▸ Description of the task
Read through the data and report every line in which the word "para" occurs.

▸ Materials provided
□ □ □ □
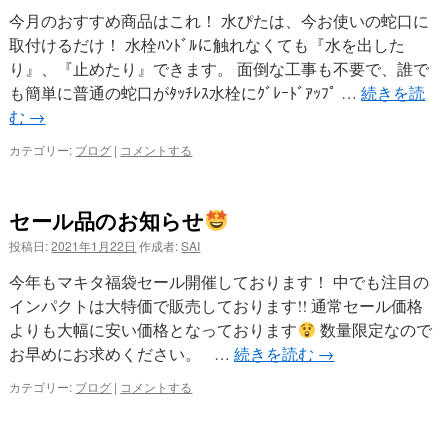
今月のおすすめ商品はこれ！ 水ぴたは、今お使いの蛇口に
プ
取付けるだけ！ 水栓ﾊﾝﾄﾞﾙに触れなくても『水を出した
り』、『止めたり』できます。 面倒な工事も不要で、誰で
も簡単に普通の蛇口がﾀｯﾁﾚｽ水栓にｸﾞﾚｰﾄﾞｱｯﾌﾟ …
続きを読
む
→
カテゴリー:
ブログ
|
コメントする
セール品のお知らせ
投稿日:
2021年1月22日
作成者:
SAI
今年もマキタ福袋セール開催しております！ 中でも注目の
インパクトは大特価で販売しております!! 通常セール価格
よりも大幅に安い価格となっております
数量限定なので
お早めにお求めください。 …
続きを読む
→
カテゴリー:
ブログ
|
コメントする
□ □ □ □
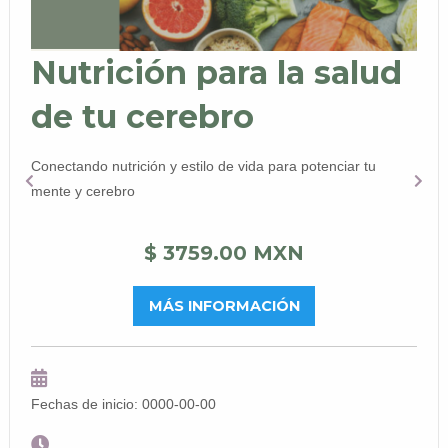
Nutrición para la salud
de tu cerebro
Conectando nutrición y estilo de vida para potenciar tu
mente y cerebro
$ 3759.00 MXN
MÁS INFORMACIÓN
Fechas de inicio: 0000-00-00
□ □ □ □
▸ Task answer
Nutrición para la salud
Conectando nutrición y estilo de vida para potenciar tu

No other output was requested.